ABOUT THIS TASK: From the data below, repeat exactly the lines from the line with "Personnaliser [Personnaliser (fenêtre" to the line with "Tagebuch eines Informatikers (85, 24)", both included.

RECORDS:
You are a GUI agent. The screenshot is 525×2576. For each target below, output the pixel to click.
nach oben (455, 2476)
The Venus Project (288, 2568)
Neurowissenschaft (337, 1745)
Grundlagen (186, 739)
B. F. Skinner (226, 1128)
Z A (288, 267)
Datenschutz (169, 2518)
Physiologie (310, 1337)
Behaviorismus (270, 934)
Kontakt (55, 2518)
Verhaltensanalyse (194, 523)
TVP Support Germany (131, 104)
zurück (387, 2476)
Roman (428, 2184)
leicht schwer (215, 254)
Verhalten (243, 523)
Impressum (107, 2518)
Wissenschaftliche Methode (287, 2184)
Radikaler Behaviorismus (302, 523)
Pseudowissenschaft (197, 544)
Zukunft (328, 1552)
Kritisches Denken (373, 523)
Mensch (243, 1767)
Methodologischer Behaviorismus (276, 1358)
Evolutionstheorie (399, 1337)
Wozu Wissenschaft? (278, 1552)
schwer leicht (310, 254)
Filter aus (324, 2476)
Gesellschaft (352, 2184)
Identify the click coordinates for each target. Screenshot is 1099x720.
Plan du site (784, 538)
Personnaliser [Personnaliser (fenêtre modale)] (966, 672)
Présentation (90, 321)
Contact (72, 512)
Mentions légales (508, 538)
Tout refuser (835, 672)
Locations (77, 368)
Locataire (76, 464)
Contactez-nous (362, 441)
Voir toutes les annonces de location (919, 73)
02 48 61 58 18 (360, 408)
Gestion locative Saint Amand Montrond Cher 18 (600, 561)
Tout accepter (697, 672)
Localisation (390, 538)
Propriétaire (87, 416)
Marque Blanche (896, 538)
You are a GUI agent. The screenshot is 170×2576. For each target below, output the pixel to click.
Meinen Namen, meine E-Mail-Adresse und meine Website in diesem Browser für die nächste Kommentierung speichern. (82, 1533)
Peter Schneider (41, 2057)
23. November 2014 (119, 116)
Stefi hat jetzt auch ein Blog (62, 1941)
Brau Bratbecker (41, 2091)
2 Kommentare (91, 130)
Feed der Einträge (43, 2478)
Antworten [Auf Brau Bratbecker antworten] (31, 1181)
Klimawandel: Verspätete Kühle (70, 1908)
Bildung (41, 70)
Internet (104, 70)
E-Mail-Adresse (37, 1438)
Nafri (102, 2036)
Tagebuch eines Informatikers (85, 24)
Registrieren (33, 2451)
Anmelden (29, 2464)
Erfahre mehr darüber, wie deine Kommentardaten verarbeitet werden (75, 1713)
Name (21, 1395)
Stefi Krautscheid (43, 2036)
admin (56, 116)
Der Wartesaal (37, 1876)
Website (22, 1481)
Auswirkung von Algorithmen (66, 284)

WRITTEN ANSWER:
Personnaliser [Personnaliser (fenêtre modale)] (966, 672)
Présentation (90, 321)
Contact (72, 512)
Mentions légales (508, 538)
Tout refuser (835, 672)
Locations (77, 368)
Locataire (76, 464)
Contactez-nous (362, 441)
Voir toutes les annonces de location (919, 73)
02 48 61 58 18 (360, 408)
Gestion locative Saint Amand Montrond Cher 18 (600, 561)
Tout accepter (697, 672)
Localisation (390, 538)
Propriétaire (87, 416)
Marque Blanche (896, 538)
You are a GUI agent. The screenshot is 170×2576. For each target below, output the pixel to click.
Meinen Namen, meine E-Mail-Adresse und meine Website in diesem Browser für die nächste Kommentierung speichern. (82, 1533)
Peter Schneider (41, 2057)
23. November 2014 (119, 116)
Stefi hat jetzt auch ein Blog (62, 1941)
Brau Bratbecker (41, 2091)
2 Kommentare (91, 130)
Feed der Einträge (43, 2478)
Antworten [Auf Brau Bratbecker antworten] (31, 1181)
Klimawandel: Verspätete Kühle (70, 1908)
Bildung (41, 70)
Internet (104, 70)
E-Mail-Adresse (37, 1438)
Nafri (102, 2036)
Tagebuch eines Informatikers (85, 24)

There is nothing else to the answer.